# [Data to process]
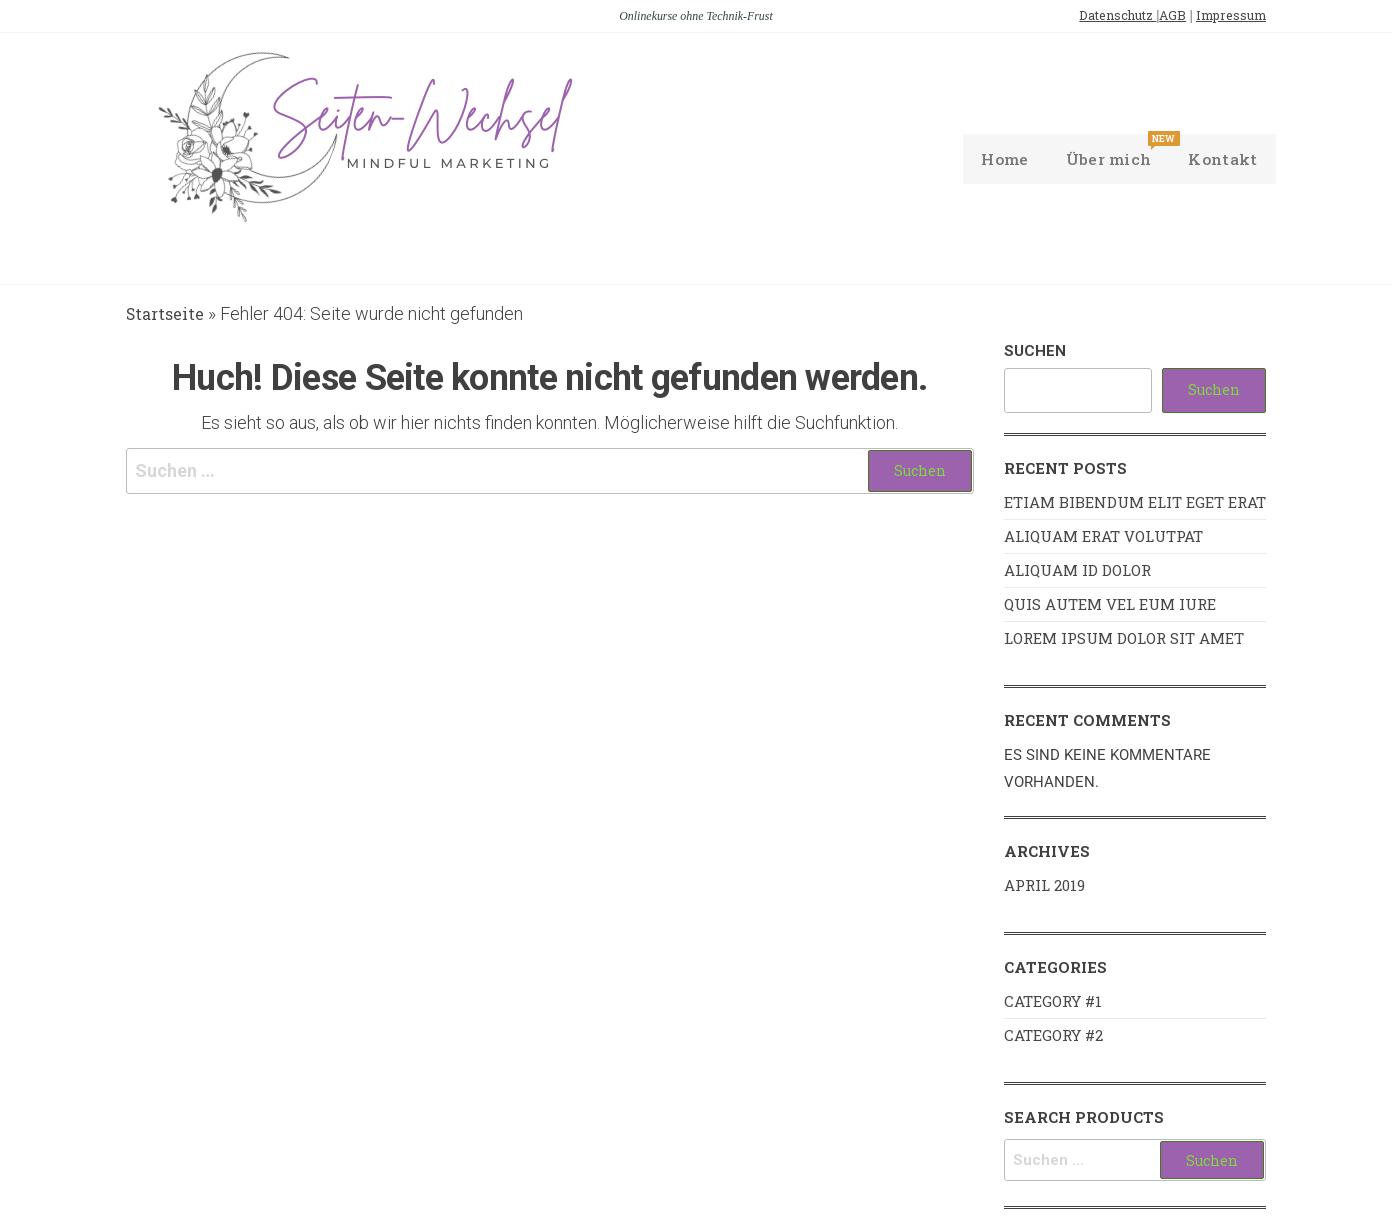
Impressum (1224, 15)
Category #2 (1053, 1037)
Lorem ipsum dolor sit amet (1124, 640)
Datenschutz (1094, 15)
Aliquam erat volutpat (1103, 538)
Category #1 (1053, 1003)
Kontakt (1221, 159)
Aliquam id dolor (1077, 572)
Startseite (169, 315)
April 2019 (1044, 887)
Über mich (1109, 153)
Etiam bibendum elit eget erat (1135, 504)
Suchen (1035, 353)
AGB (1157, 15)
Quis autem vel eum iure (1110, 606)
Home (994, 159)
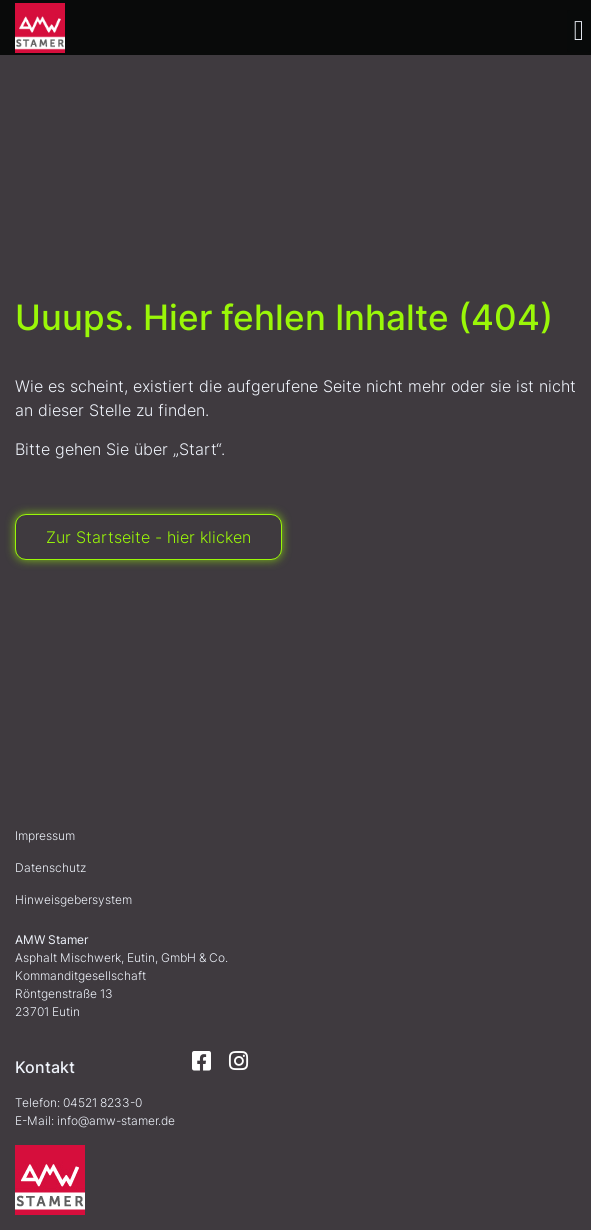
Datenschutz (50, 867)
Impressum (45, 835)
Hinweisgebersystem (73, 899)
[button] (579, 31)
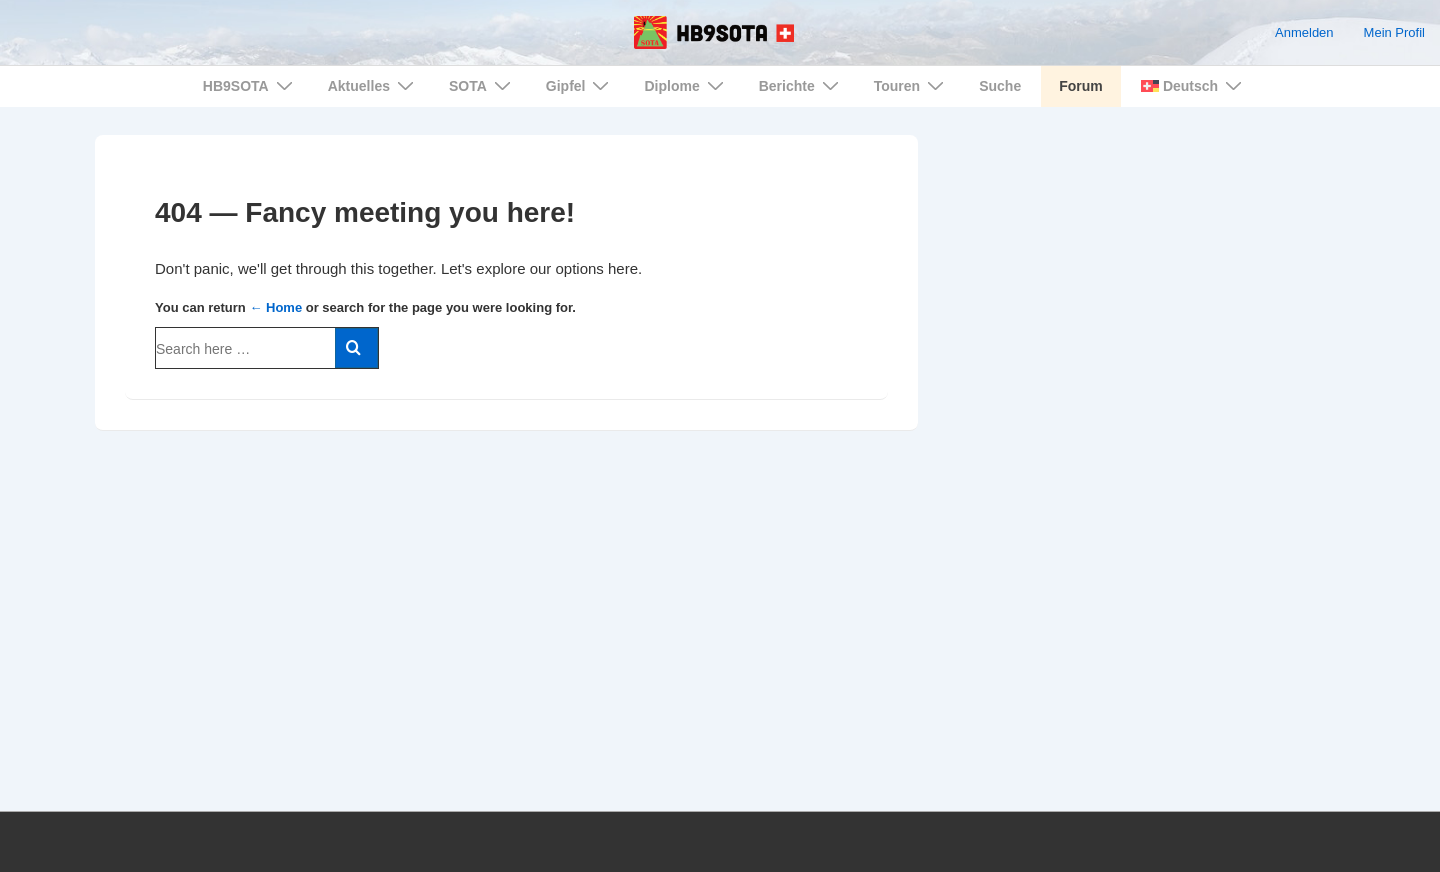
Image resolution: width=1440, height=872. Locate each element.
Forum (1081, 86)
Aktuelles (373, 85)
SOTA (482, 85)
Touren (911, 85)
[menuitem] (1190, 86)
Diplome (686, 85)
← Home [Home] (275, 307)
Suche (1000, 86)
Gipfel (580, 85)
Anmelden (1304, 32)
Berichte (801, 85)
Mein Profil (1394, 32)
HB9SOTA (250, 85)
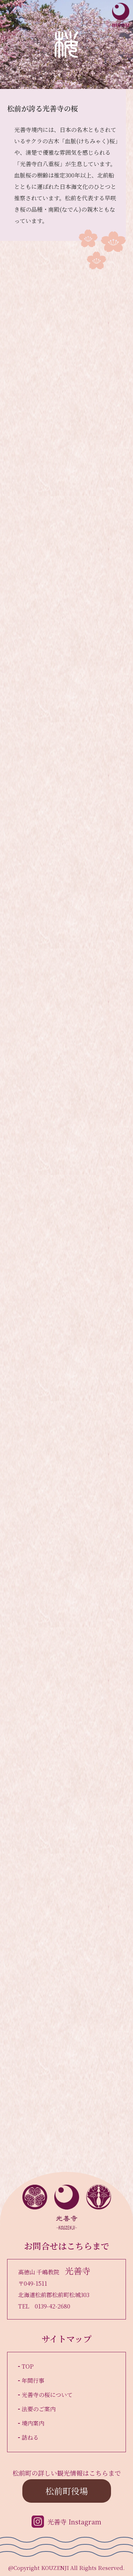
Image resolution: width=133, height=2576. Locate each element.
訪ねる (30, 2437)
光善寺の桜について (47, 2395)
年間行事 (33, 2380)
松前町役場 (66, 2491)
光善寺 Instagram (74, 2521)
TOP (28, 2366)
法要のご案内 (39, 2409)
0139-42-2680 (52, 2306)
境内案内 (33, 2423)
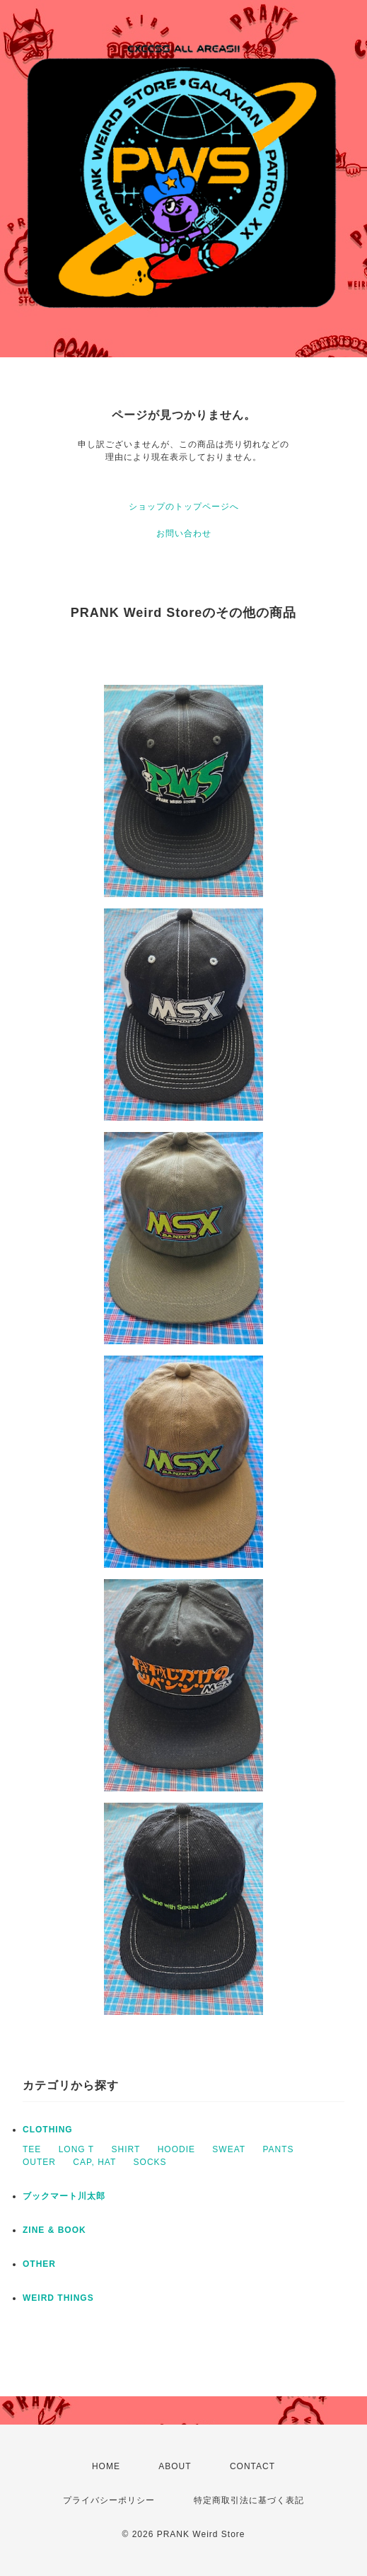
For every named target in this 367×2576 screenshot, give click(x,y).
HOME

# [Problem]
The lines above, starting at the one with "Category #2 (1053, 1037)" and ending at the one with "Quis autem vel eum iure (1110, 606)", are the only ones to return, exactly as written.

# [Problem solution]
Category #2 (1053, 1037)
Lorem ipsum dolor sit amet (1124, 640)
Datenschutz (1094, 15)
Aliquam erat volutpat (1103, 538)
Category #1 (1053, 1003)
Kontakt (1221, 159)
Aliquam id dolor (1077, 572)
Startseite (169, 315)
April 2019 (1044, 887)
Über mich (1109, 153)
Etiam bibendum elit eget erat (1135, 504)
Suchen (1035, 353)
AGB (1157, 15)
Quis autem vel eum iure (1110, 606)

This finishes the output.